§ WORK TO BE COMPLETED:
Reproduce the entries exactly, but keep the pictures out of the copy.

(DATA SHOWN begins)

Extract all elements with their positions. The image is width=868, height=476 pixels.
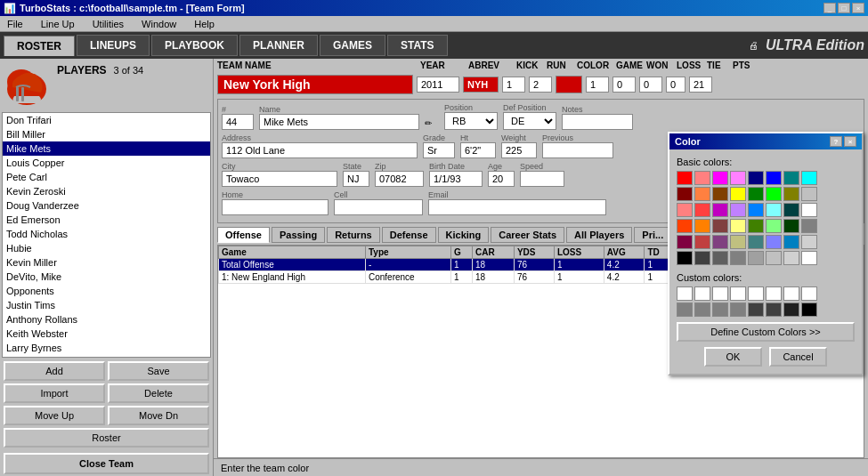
basic-color-13[interactable] — [766, 187, 782, 201]
basic-color-28[interactable] — [748, 219, 764, 233]
basic-color-27[interactable] — [730, 219, 746, 233]
basic-color-26[interactable] — [712, 219, 728, 233]
player-item-0[interactable]: Don Trifari — [3, 113, 210, 127]
tie-field[interactable]: 0 — [666, 77, 685, 93]
players-list[interactable]: Don Trifari Bill Miller Mike Mets Louis … — [2, 112, 211, 358]
basic-color-21[interactable] — [766, 203, 782, 217]
custom-color-15[interactable] — [801, 303, 817, 317]
basic-color-20[interactable] — [748, 203, 764, 217]
abrev-field[interactable]: NYH — [463, 77, 499, 93]
loss-field[interactable]: 0 — [639, 77, 662, 93]
custom-color-13[interactable] — [766, 303, 782, 317]
cell-input[interactable] — [334, 199, 423, 215]
player-item-3[interactable]: Louis Copper — [3, 156, 210, 170]
menu-utilities[interactable]: Utilities — [89, 17, 127, 31]
basic-color-43[interactable] — [730, 251, 746, 265]
player-item-6[interactable]: Doug Vanderzee — [3, 198, 210, 213]
basic-color-23[interactable] — [801, 203, 817, 217]
minimize-button[interactable]: _ — [823, 3, 836, 13]
basic-color-40[interactable] — [677, 251, 693, 265]
player-item-8[interactable]: Todd Nicholas — [3, 227, 210, 241]
roster-button[interactable]: Roster — [4, 428, 209, 448]
tab-planner[interactable]: PLANNER — [239, 35, 318, 56]
basic-color-36[interactable] — [748, 235, 764, 249]
age-input[interactable] — [488, 171, 515, 187]
state-input[interactable] — [343, 171, 369, 187]
dialog-question-button[interactable]: ? — [830, 136, 842, 147]
stats-tab-pri[interactable]: Pri... — [634, 227, 671, 243]
previous-input[interactable] — [542, 142, 613, 158]
close-team-button[interactable]: Close Team — [4, 453, 209, 474]
stats-tab-offense[interactable]: Offense — [217, 227, 270, 243]
custom-color-14[interactable] — [783, 303, 799, 317]
custom-color-2[interactable] — [712, 286, 728, 301]
stats-tab-kicking[interactable]: Kicking — [438, 227, 490, 243]
stats-tab-career[interactable]: Career Stats — [491, 227, 564, 243]
move-dn-button[interactable]: Move Dn — [108, 406, 209, 425]
basic-color-18[interactable] — [712, 203, 728, 217]
grade-input[interactable] — [423, 142, 455, 158]
player-item-2[interactable]: Mike Mets — [3, 141, 210, 156]
tab-roster[interactable]: ROSTER — [4, 36, 75, 56]
dialog-cancel-button[interactable]: Cancel — [769, 347, 827, 367]
def-position-select[interactable]: DEDTLBCB — [503, 112, 556, 130]
custom-color-11[interactable] — [730, 303, 746, 317]
menu-help[interactable]: Help — [191, 17, 218, 31]
run-field[interactable]: 2 — [529, 77, 552, 93]
basic-color-32[interactable] — [677, 235, 693, 249]
color-box[interactable] — [556, 76, 582, 93]
stats-tab-returns[interactable]: Returns — [327, 227, 380, 243]
custom-color-8[interactable] — [677, 303, 693, 317]
basic-color-22[interactable] — [783, 203, 799, 217]
won-field[interactable]: 0 — [612, 77, 636, 93]
player-item-12[interactable]: Opponents — [3, 284, 210, 298]
basic-color-35[interactable] — [730, 235, 746, 249]
maximize-button[interactable]: □ — [838, 3, 850, 13]
dialog-close-button[interactable]: × — [844, 136, 856, 147]
basic-color-42[interactable] — [712, 251, 728, 265]
basic-color-8[interactable] — [677, 187, 693, 201]
player-item-7[interactable]: Ed Emerson — [3, 213, 210, 227]
pts-field[interactable]: 21 — [689, 77, 712, 93]
custom-color-6[interactable] — [783, 286, 799, 301]
player-item-11[interactable]: DeVito, Mike — [3, 270, 210, 284]
tab-playbook[interactable]: PLAYBOOK — [151, 35, 238, 56]
basic-color-33[interactable] — [694, 235, 710, 249]
tab-stats[interactable]: STATS — [387, 35, 448, 56]
basic-color-3[interactable] — [730, 171, 746, 185]
stats-tab-all-players[interactable]: All Players — [566, 227, 632, 243]
tab-games[interactable]: GAMES — [320, 35, 385, 56]
basic-color-46[interactable] — [783, 251, 799, 265]
custom-color-7[interactable] — [801, 286, 817, 301]
basic-color-45[interactable] — [766, 251, 782, 265]
player-item-15[interactable]: Keith Webster — [3, 327, 210, 341]
basic-color-39[interactable] — [801, 235, 817, 249]
custom-color-1[interactable] — [694, 286, 710, 301]
name-edit-icon[interactable]: ✏ — [425, 118, 432, 128]
team-name-field[interactable]: New York High — [217, 75, 413, 94]
basic-color-9[interactable] — [694, 187, 710, 201]
kick-field[interactable]: 1 — [502, 77, 525, 93]
ht-input[interactable] — [460, 142, 496, 158]
basic-color-15[interactable] — [801, 187, 817, 201]
year-field[interactable]: 2011 — [417, 77, 459, 93]
basic-color-11[interactable] — [730, 187, 746, 201]
custom-color-12[interactable] — [748, 303, 764, 317]
home-input[interactable] — [222, 199, 329, 215]
print-icon[interactable]: 🖨 — [749, 40, 758, 51]
zip-input[interactable] — [375, 171, 424, 187]
basic-color-34[interactable] — [712, 235, 728, 249]
basic-color-41[interactable] — [694, 251, 710, 265]
speed-input[interactable] — [520, 171, 564, 187]
birthdate-input[interactable] — [429, 171, 483, 187]
basic-color-24[interactable] — [677, 219, 693, 233]
player-item-4[interactable]: Pete Carl — [3, 170, 210, 184]
basic-color-17[interactable] — [694, 203, 710, 217]
name-input[interactable] — [259, 114, 419, 130]
custom-color-3[interactable] — [730, 286, 746, 301]
close-window-button[interactable]: × — [852, 3, 864, 13]
basic-color-0[interactable] — [677, 171, 693, 185]
basic-color-29[interactable] — [766, 219, 782, 233]
custom-color-9[interactable] — [694, 303, 710, 317]
basic-color-30[interactable] — [783, 219, 799, 233]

(DATA SHOWN ends)

§ OUTPUT:
Extract all elements with their positions. The image is width=868, height=476 pixels.
basic-color-13[interactable] — [766, 187, 782, 201]
basic-color-28[interactable] — [748, 219, 764, 233]
basic-color-27[interactable] — [730, 219, 746, 233]
basic-color-26[interactable] — [712, 219, 728, 233]
player-item-0[interactable]: Don Trifari — [3, 113, 210, 127]
tie-field[interactable]: 0 — [666, 77, 685, 93]
players-list[interactable]: Don Trifari Bill Miller Mike Mets Louis … — [2, 112, 211, 358]
basic-color-21[interactable] — [766, 203, 782, 217]
custom-color-15[interactable] — [801, 303, 817, 317]
basic-color-20[interactable] — [748, 203, 764, 217]
abrev-field[interactable]: NYH — [463, 77, 499, 93]
loss-field[interactable]: 0 — [639, 77, 662, 93]
custom-color-13[interactable] — [766, 303, 782, 317]
cell-input[interactable] — [334, 199, 423, 215]
player-item-3[interactable]: Louis Copper — [3, 156, 210, 170]
menu-utilities[interactable]: Utilities — [89, 17, 127, 31]
basic-color-43[interactable] — [730, 251, 746, 265]
player-item-6[interactable]: Doug Vanderzee — [3, 198, 210, 213]
basic-color-23[interactable] — [801, 203, 817, 217]
minimize-button[interactable]: _ — [823, 3, 836, 13]
basic-color-40[interactable] — [677, 251, 693, 265]
player-item-8[interactable]: Todd Nicholas — [3, 227, 210, 241]
roster-button[interactable]: Roster — [4, 428, 209, 448]
tab-planner[interactable]: PLANNER — [239, 35, 318, 56]
basic-color-36[interactable] — [748, 235, 764, 249]
age-input[interactable] — [488, 171, 515, 187]
state-input[interactable] — [343, 171, 369, 187]
dialog-question-button[interactable]: ? — [830, 136, 842, 147]
stats-tab-pri[interactable]: Pri... — [634, 227, 671, 243]
previous-input[interactable] — [542, 142, 613, 158]
close-team-button[interactable]: Close Team — [4, 453, 209, 474]
stats-tab-offense[interactable]: Offense — [217, 227, 270, 243]
custom-color-14[interactable] — [783, 303, 799, 317]
custom-color-2[interactable] — [712, 286, 728, 301]
stats-tab-kicking[interactable]: Kicking — [438, 227, 490, 243]
stats-tab-career[interactable]: Career Stats — [491, 227, 564, 243]
move-dn-button[interactable]: Move Dn — [108, 406, 209, 425]
basic-color-18[interactable] — [712, 203, 728, 217]
grade-input[interactable] — [423, 142, 455, 158]
player-item-2[interactable]: Mike Mets — [3, 141, 210, 156]
tab-roster[interactable]: ROSTER — [4, 36, 75, 56]
dialog-cancel-button[interactable]: Cancel — [769, 347, 827, 367]
def-position-select[interactable]: DEDTLBCB — [503, 112, 556, 130]
custom-color-11[interactable] — [730, 303, 746, 317]
menu-help[interactable]: Help — [191, 17, 218, 31]
run-field[interactable]: 2 — [529, 77, 552, 93]
basic-color-32[interactable] — [677, 235, 693, 249]
color-box[interactable] — [556, 76, 582, 93]
stats-tab-returns[interactable]: Returns — [327, 227, 380, 243]
custom-color-8[interactable] — [677, 303, 693, 317]
basic-color-22[interactable] — [783, 203, 799, 217]
won-field[interactable]: 0 — [612, 77, 636, 93]
player-item-12[interactable]: Opponents — [3, 284, 210, 298]
basic-color-35[interactable] — [730, 235, 746, 249]
maximize-button[interactable]: □ — [838, 3, 850, 13]
dialog-close-button[interactable]: × — [844, 136, 856, 147]
basic-color-42[interactable] — [712, 251, 728, 265]
basic-color-8[interactable] — [677, 187, 693, 201]
player-item-7[interactable]: Ed Emerson — [3, 213, 210, 227]
pts-field[interactable]: 21 — [689, 77, 712, 93]
custom-color-6[interactable] — [783, 286, 799, 301]
player-item-11[interactable]: DeVito, Mike — [3, 270, 210, 284]
tab-playbook[interactable]: PLAYBOOK — [151, 35, 238, 56]
basic-color-33[interactable] — [694, 235, 710, 249]
tab-stats[interactable]: STATS — [387, 35, 448, 56]
basic-color-3[interactable] — [730, 171, 746, 185]
stats-tab-all-players[interactable]: All Players — [566, 227, 632, 243]
tab-games[interactable]: GAMES — [320, 35, 385, 56]
basic-color-46[interactable] — [783, 251, 799, 265]
custom-color-7[interactable] — [801, 286, 817, 301]
basic-color-45[interactable] — [766, 251, 782, 265]
player-item-15[interactable]: Keith Webster — [3, 327, 210, 341]
basic-color-39[interactable] — [801, 235, 817, 249]
custom-color-1[interactable] — [694, 286, 710, 301]
name-edit-icon[interactable]: ✏ — [425, 118, 432, 128]
team-name-field[interactable]: New York High — [217, 75, 413, 94]
basic-color-9[interactable] — [694, 187, 710, 201]
kick-field[interactable]: 1 — [502, 77, 525, 93]
ht-input[interactable] — [460, 142, 496, 158]
basic-color-15[interactable] — [801, 187, 817, 201]
year-field[interactable]: 2011 — [417, 77, 459, 93]
basic-color-11[interactable] — [730, 187, 746, 201]
custom-color-12[interactable] — [748, 303, 764, 317]
home-input[interactable] — [222, 199, 329, 215]
print-icon[interactable]: 🖨 — [749, 40, 758, 51]
zip-input[interactable] — [375, 171, 424, 187]
basic-color-34[interactable] — [712, 235, 728, 249]
basic-color-41[interactable] — [694, 251, 710, 265]
speed-input[interactable] — [520, 171, 564, 187]
birthdate-input[interactable] — [429, 171, 483, 187]
basic-color-24[interactable] — [677, 219, 693, 233]
player-item-4[interactable]: Pete Carl — [3, 170, 210, 184]
basic-color-17[interactable] — [694, 203, 710, 217]
name-input[interactable] — [259, 114, 419, 130]
custom-color-3[interactable] — [730, 286, 746, 301]
close-window-button[interactable]: × — [852, 3, 864, 13]
basic-color-0[interactable] — [677, 171, 693, 185]
basic-color-29[interactable] — [766, 219, 782, 233]
custom-color-9[interactable] — [694, 303, 710, 317]
basic-color-30[interactable] — [783, 219, 799, 233]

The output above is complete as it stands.